En dépit de son ambition, le droit au compte est largement resté une procédure confidentielle. Jusqu’en 1998 et la première modification apportée par la loi, la moyenne annuelle des ouvertures de compte par cette procédure est de l’ordre de 3 000 comptes. Ce chiffre est dérisoire au regard du nombre de personnes concernées. Si l’évolution apportée par la loi de 1998 a amélioré la situation, c’est seulement la crainte de se voir imposer un « service bancaire de base universel »338 soutenu par les associations de défense des consommateurs, qui a conduit les établissements de crédit à s’impliquer davantage. Ils se sont ainsi engagés dans le cadre du CCSF à mieux faire connaître le dispositif de droit au compte en 2004339 et à en faciliter la mise en œuvre (la banque ayant refusé l’ouverture d’un compte pouvant se substituer au demandeur pour activer ce droit) en 2006340.

Les effets des évolutions apportées par la loi de 1998 puis par l’engagement accru de la part des professionnels à partir de 2004 se sont traduits par un accroissement significatif du nombre d’ouverture de compte grâce à cette procédure.

Droit au compte
Droit au compte Nombre de comptes ouverts

Sources : Données 1995-2005 (Banque de France), 2006 (Fédération Bancaire Française).

Néanmoins, ces résultats doivent être considérés avec prudence. Tout d’abord, si l’on sait combien de personnes bénéficient du droit au compte, on ne sait pas combien en sortent en direction d’une relation bancaire normale leur donnant accès à une gamme de services plus étendue comme le découvert notamment. Ensuite, il y a entre cinq cent mille et un million de personnes qui ne disposent d’aucun compte bancaire selon le CCSF qui supervise les deux plans d’action (CCSF, 2006, p. 14). Dès lors, le nombre de procédures de droit au compte annuel est loin de permettre de lutter contre ce phénomène. Enfin, dans la mesure où l’accroissement récent résulte seulement de la plus forte implication des professionnels depuis 2004, il importe de souligner qu’ils ne font là que respecter la loi… vingt ans après sa première adoption.

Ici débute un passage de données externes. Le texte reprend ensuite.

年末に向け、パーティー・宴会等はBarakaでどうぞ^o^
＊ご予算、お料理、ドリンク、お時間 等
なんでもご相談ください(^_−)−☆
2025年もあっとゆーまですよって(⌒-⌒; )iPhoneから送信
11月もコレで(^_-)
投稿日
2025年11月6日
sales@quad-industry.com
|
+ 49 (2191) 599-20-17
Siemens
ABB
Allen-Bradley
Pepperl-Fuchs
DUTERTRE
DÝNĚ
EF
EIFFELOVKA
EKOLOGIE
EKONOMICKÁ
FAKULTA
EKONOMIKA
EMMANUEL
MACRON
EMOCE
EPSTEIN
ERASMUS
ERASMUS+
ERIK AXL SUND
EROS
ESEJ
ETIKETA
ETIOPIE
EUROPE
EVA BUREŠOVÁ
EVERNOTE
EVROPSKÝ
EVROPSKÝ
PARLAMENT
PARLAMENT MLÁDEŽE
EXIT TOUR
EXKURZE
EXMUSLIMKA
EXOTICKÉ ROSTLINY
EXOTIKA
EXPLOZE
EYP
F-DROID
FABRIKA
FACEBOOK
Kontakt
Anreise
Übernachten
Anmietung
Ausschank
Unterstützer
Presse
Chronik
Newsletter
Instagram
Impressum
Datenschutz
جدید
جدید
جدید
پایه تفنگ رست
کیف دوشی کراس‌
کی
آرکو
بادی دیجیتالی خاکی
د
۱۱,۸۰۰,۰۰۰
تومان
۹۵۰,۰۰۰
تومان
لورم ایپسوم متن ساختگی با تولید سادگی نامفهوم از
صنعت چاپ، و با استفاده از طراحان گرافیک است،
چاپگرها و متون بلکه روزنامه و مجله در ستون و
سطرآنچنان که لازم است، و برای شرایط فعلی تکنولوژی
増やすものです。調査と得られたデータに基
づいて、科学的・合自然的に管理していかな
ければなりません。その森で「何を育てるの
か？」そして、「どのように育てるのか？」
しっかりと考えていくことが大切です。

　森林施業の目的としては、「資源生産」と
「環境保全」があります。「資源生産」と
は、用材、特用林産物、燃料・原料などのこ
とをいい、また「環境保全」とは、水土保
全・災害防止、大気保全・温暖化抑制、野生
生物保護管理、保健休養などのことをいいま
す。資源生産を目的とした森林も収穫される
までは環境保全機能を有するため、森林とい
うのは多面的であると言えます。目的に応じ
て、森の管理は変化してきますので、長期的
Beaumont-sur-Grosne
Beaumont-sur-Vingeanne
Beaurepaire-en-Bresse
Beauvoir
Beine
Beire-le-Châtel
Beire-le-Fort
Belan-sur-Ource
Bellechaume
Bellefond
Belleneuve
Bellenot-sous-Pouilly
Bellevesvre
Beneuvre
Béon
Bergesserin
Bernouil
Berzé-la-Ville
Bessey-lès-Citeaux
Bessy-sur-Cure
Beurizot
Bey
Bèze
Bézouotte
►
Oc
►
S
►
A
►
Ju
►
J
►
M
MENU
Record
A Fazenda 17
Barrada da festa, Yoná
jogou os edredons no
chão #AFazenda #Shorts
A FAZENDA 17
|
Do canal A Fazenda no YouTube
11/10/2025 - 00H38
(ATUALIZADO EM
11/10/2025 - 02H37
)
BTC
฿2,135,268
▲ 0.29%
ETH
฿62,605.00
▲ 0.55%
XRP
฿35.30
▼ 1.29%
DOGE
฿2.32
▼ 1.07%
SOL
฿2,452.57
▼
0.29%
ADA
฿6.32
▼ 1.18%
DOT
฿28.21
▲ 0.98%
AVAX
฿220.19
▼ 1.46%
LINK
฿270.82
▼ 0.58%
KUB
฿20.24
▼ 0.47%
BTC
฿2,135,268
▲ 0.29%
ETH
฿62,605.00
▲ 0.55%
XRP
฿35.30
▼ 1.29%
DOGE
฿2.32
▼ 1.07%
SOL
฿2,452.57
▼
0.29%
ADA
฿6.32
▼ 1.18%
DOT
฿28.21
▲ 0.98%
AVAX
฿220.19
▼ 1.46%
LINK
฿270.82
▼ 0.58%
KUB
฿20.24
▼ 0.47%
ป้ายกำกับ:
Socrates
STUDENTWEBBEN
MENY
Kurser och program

Lutter contre les conséquences des difficultés d’accès en « forçant » l’accès aux produits jugés socialement indispensables que ce soit par la loi (procédure de droit au compte) ou par les engagements volontaires des professionnels (comme l’engagement de fournir des moyens de paiement alternatifs pour les personnes interdites de chéquier341), se heurte à l’absence d’implication des professionnels. Sans évaluations régulières et contraintes réelles (comme peuvent l’être des sanctions financières), ces mesures ont très peu d’effets concrets sur le terrain. Comment pourrait-il en être autrement alors même que ces mesures ne s’attaquent pas aux causes qui produisent ces difficultés d’accès ?

Notes
333.

Loi bancaire n° 84-46 du 24 janvier 1984.

334.

Article 137 de la loi n° 98-657 du 29 juillet 1998 de lutte contre les exclusions.

335.

 Alors qu’il fallait précédemment trois lettres de refus de la part de banques pour pouvoir faire valoir le droit au compte auprès de la banque de France, leur nombre est ramené à une.

336.

Décret n° 2001-45 du 17 janvier 2001.

337.

Décret n° 2006-384 du 27 mars 2006.

338.

 Un service bancaire de base universel obligerait les banques à disposer au sein de leur offre de droit commun d’un package bancaire de base incluant un compte et différents services auxquels elles ne pourraient refuser l’accès aux clients qui le demanderaient. Il s’agit là d’une réponse à l’exclusion bancaire beaucoup plus contraignante pour les professionnels que le droit au compte.

339.

Plan d’action du 9 novembre 2004 intitulé : « La banque plus facile pour tous ».

340.

Plan d’action du 30 janvier 2006 intitulé : « L’accès de tous aux services bancaires ».

341.

Plan d’action du 9 novembre 2004.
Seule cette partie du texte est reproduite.